The trial enrolled 527 postmenopausal women with osteoporosis.
These subjects were randomised to take either biosimilar denosumab or the reference product for up to 78 weeks.
Demonstrating the similarity in efficacy as per the variation in lumbar spine bone mineral density and pharmacokinetics and pharmacodynamics were the objectives of the trial.
The latest trial findings are anticipated to back approval from various regulatory bodies for the biosimilar.
Meeting primary endpoints, the trial showed that the biosimilar had pharmacodynamics, pharmacokinetics, safety, efficacy, and immunogenicity in line with the reference medicine for the respective indications.

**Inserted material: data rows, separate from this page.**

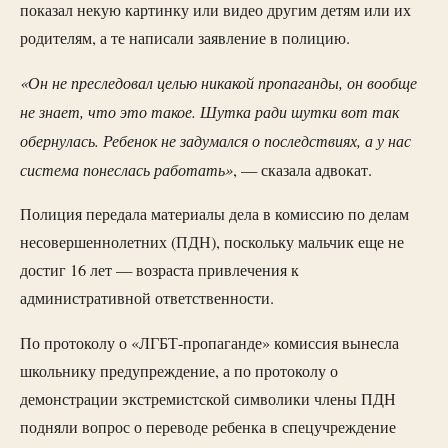
показал некую картинку или видео другим детям или их
родителям, а те написали заявление в полицию.
«Он не преследовал целью никакой пропаганды, он вообще
не знает, что это такое. Шутка ради шутки вот так
обернулась. Ребенок не задумался о последствиях, а у нас
система понеслась работать»
, — сказала адвокат.
Полиция передала материалы дела в комиссию по делам
несовершеннолетних (ПДН), поскольку мальчик еще не
достиг 16 лет — возраста привлечения к
административной ответственности.
По протоколу о «ЛГБТ-пропаганде» комиссия вынесла
школьнику предупреждение, а по протоколу о
демонстрации экстремистской символики члены ПДН
подняли вопрос о переводе ребенка в спецучреждение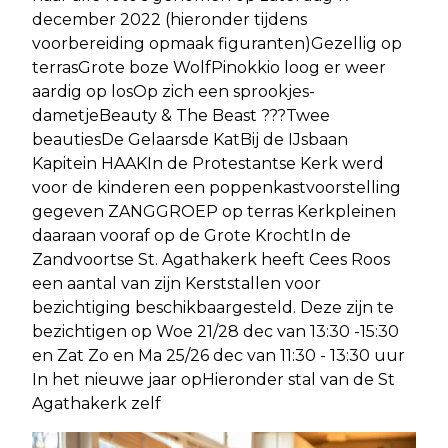
december 2022 (hieronder tijdens
voorbereiding opmaak figuranten)Gezellig op
terrasGrote boze WolfPinokkio loog er weer
aardig op losOp zich een sprookjes-
dametjeBeauty & The Beast ???Twee
beautiesDe Gelaarsde KatBij de IJsbaan
Kapitein HAAKIn de Protestantse Kerk werd
voor de kinderen een poppenkastvoorstelling
gegeven ZANGGROEP op terras Kerkpleinen
daaraan vooraf op de Grote KrochtIn de
Zandvoortse St. Agathakerk heeft Cees Roos
een aantal van zijn Kerststallen voor
bezichtiging beschikbaargesteld. Deze zijn te
bezichtigen op Woe 21/28 dec van 13:30 -15:30
en Zat Zo en Ma 25/26 dec van 11:30 - 13:30 uur
In het nieuwe jaar opHieronder stal van de St
Agathakerk zelf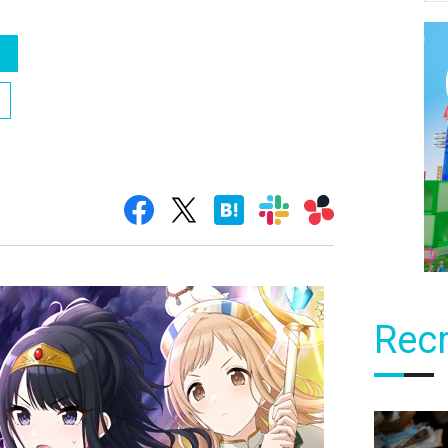
）
Recr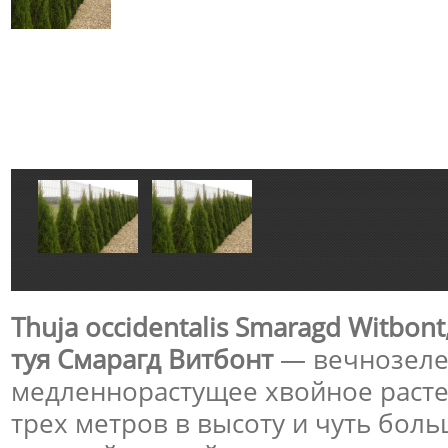
Thuja occidentalis Smaragd Witbon
туя
Смарагд Витбонт
— вечнозел
медленнорастущее хвойное расте
трех метров в высоту и чуть боль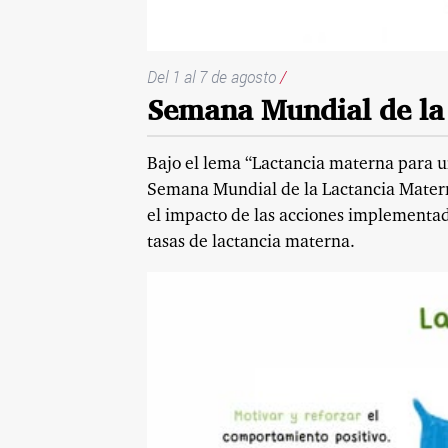
Del 1 al 7 de agosto
/
Semana Mundial de la
Bajo el lema “Lactancia materna para un
Semana Mundial de la Lactancia Matern
el impacto de las acciones implementad
tasas de lactancia materna.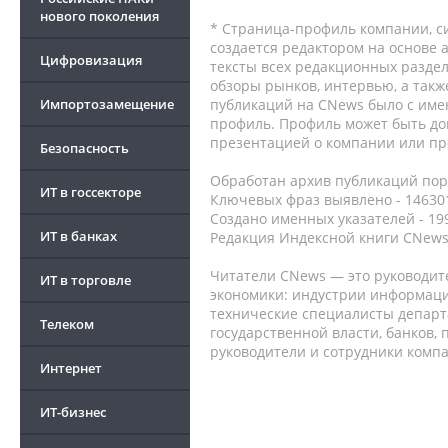
нового поколения
* Страница-профиль компании, сис
создается редактором на основе
Цифровизация
тексты всех редакционных раздел
обзоры рынков, интервью, а такж
Импортозамещение
публикаций на CNews было с име
профиль. Профиль может быть до
презентацией о компании или про
Безопасность
Обработан архив публикаций порт
ИТ в госсекторе
Ключевых фраз выявлено - 146301
Создано именных указателей - 19
ИТ в банках
Редакция Индексной книги CNews
Читатели CNews — это руководит
ИТ в торговле
экономики: индустрии информаци
технические специалисты депар
Телеком
государственной власти, банков,
руководители и сотрудники комп
Интернет
ИТ-бизнес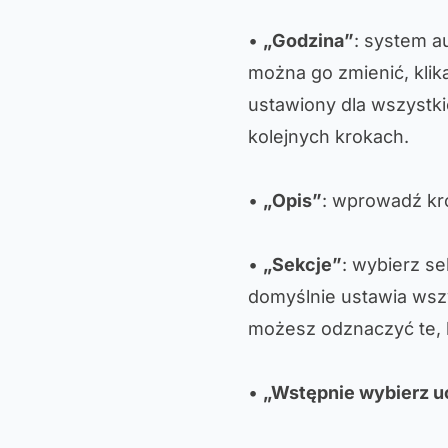
•
„Godzina”
: system a
można go zmienić, klik
ustawiony dla wszystk
kolejnych krokach.
•
„Opis”
: wprowadź kró
•
„Sekcje”
: wybierz s
domyślnie ustawia wszy
możesz odznaczyć te, kt
•
„Wstępnie wybierz 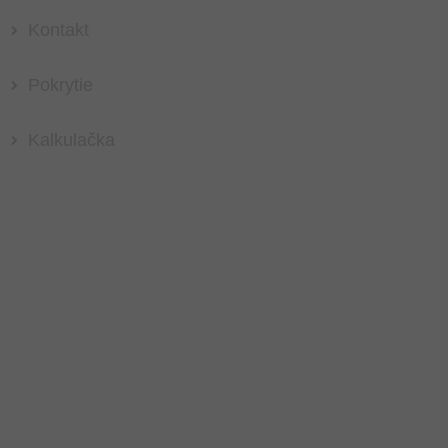
Kontakt
Pokrytie
Kalkulačka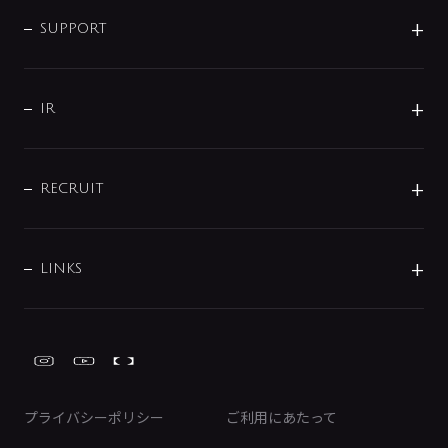
企業情報
インテリア・アクセサリー
SMART FINE BUBBLE
ORIGINAL GRAPHIC
企業理念
SUPPORT
分岐
コーポレートメッセージ
水栓部品
水まわり解決帖
サポート
CSR
バルブ
よくあるご質問
じぶんシャワーが見つかる
会社概要
シャワインフォ
IR
配管システム
お問い合わせ
沿革
配管部材
IENI
IR情報
サポートチャット
ブランド・グループ紹介
キッチン周辺用品
IRニュース
データダウンロード
RECRUIT
事業所案内
バス・空調周辺用品
経営情報
節湯水栓・節水水栓について
ショールーム
洗面周辺用品
採用情報
業績・財務情報
環境配慮バルブ登録制度について
水栓金具の製造工程
洗濯機周辺用品
募集要項
IRライブラリ
LINKS
みらいエコ住宅2026事業
トイレ周辺用品
株式情報
類似品・模倣品にご注意ください
ガーデニング周辺用品
Global Site
IRカレンダー
工具
FAQ（IR向け）
ディスクロージャーポリシー
免責事項
プライバシーポリシー
ご利用にあたって
IRに関するお問い合わせ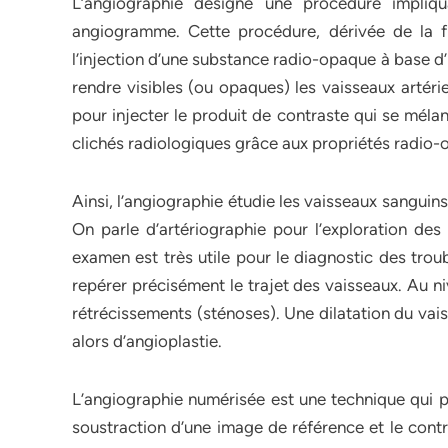
L’angiographie désigne une procédure impliq
angiogramme. Cette procédure, dérivée de la flu
l’injection d’une substance radio-opaque à base d
rendre visibles (ou opaques) les vaisseaux artéri
pour injecter le produit de contraste qui se mélan
clichés radiologiques grâce aux propriétés radio-o
Ainsi, l’angiographie étudie les vaisseaux sanguin
On parle d’artériographie pour l’exploration des
examen est très utile pour le diagnostic des trou
repérer précisément le trajet des vaisseaux. Au ni
rétrécissements (sténoses). Une dilatation du vais
alors d’angioplastie.
L’angiographie numérisée est une technique qui pe
soustraction d’une image de référence et le contr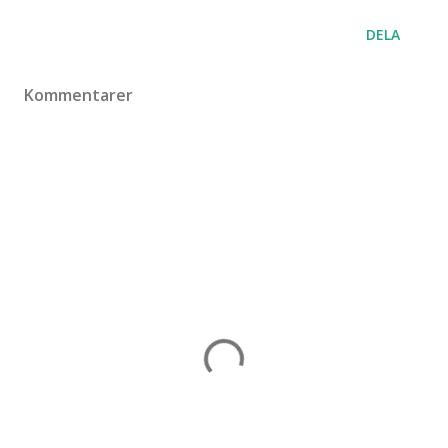
DELA
Kommentarer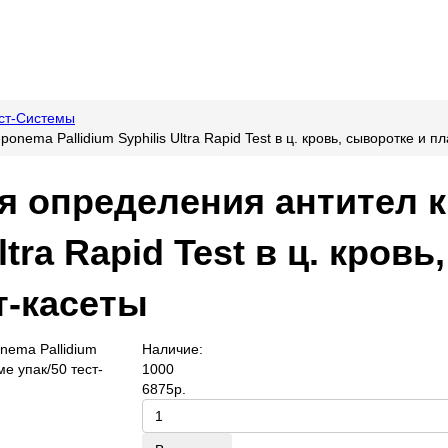
ст-Системы
nema Pallidium Syphilis Ultra Rapid Test в ц. кровь, сыворотке и п
я определения антител 
Ultra Rapid Test в ц. кров
т-касеты
Наличие:
1000
6875р.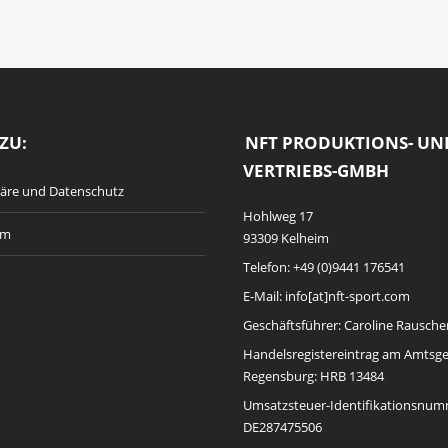
ZU:
NFT PRODUKTIONS- UN
VERTRIEBS-GMBH
häre und Datenschutz
Hohlweg 17
um
93309 Kelheim
Telefon: +49 (0)9441 176541
E-Mail: info[at]nft-sport.com
Geschäftsführer: Caroline Rausche
Handelsregistereintrag am Amtsge
Regensburg: HRB 13484
Umsatzsteuer-Identifikationsnum
DE287475506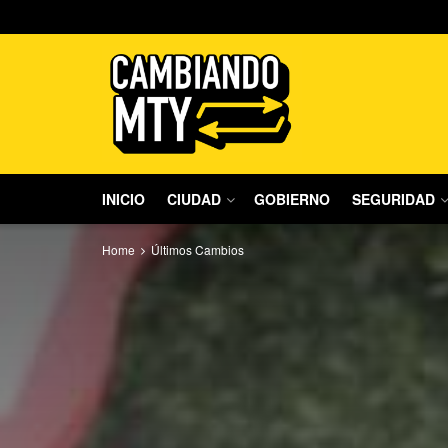
INICIO
CIUDAD
GOBIERNO
SEGURIDAD
Home
Últimos Cambios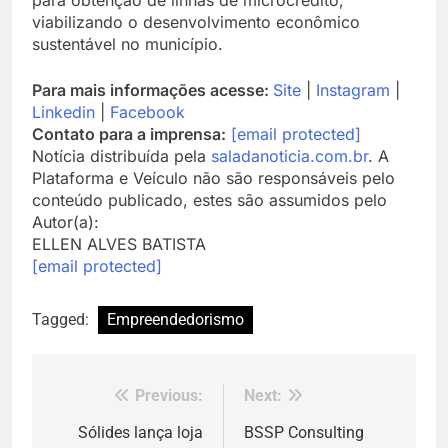
viabilizando o desenvolvimento econômico
sustentável no município.
Para mais informações acesse:
Site
|
Instagram
|
Linkedin
|
Facebook
Contato para a imprensa:
[email protected]
Notícia distribuída pela
saladanoticia.com.br
. A
Plataforma e Veículo não são responsáveis pelo
conteúdo publicado, estes são assumidos pelo
Autor(a):
ELLEN ALVES BATISTA
[email protected]
Tagged:
Empreendedorismo
Previous:
Next:
Navegação
de
Sólides lança loja
BSSP Consulting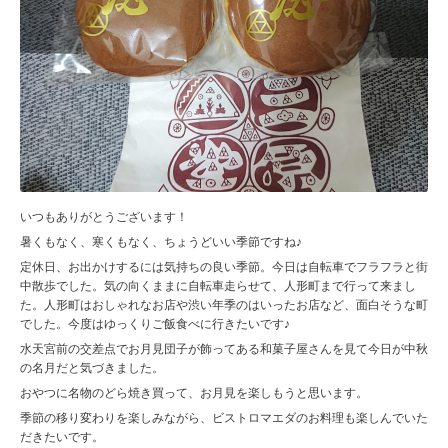
いつもありがとうございます！
暑くもなく、寒くもなく、ちょうどいい季節ですね♪
定休日、お出かけするには気持ちの良い季節。今日は自転車でフラフラと街
中散歩でした。気の向くままに自転車走らせて、人形町まで行って来まし
た。人形町はおしゃれなお店や渋い年季のはいったお店など、面白そうな町
でした。今度はゆっくりご飯食べに行きたいです♪
水天宮前の交差点でお月見団子が飾ってある和菓子屋さんを見て今日が中秋
の名月だと気づきました。
おやつに名物のどら焼き買って、お月見を楽しもうと思います。
季節の移り変わりを楽しみながら、ビストロマエダのお料理も楽しんでいた
だきたいです。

Demonstrating similarity is the base for usage of the biosimilar in all indications in which the reference medicine is used.
A human monoclonal antibody, denosumab attaches to the RANKL protein, which activates cells called osteoclasts linked to bone tissue disintegration.
By attaching to and hindering RANKL, denosumab lowers osteoclast production and activity, resulting in bone loss reduction. This further reduces the chances of fractures and other serious bone ailments.
Apart from osteoporosis in postmenopausal women, treatment with denosumab is indicated for various ailments including for men at high fracture risk, and bone loss caused by other treatment, among others.
Sandoz Biopharmaceuticals Development global head Florian Bieber said: “Biosimilars have the opportunity to create a substantial positive impact on patient access and healthcare systems sustainability.
“Therefore, this important milestone means that we are one step closer to giving individuals living with osteoporosis access to a more affordable, biosimilar version of this critical medicine, which may help to change the course of their disease.”
In July this year, the European Medicines Agency and the US Food and Drug Administration agreed to review applications for a proposed biosimilar natalizumab to treat multiple sclerosis.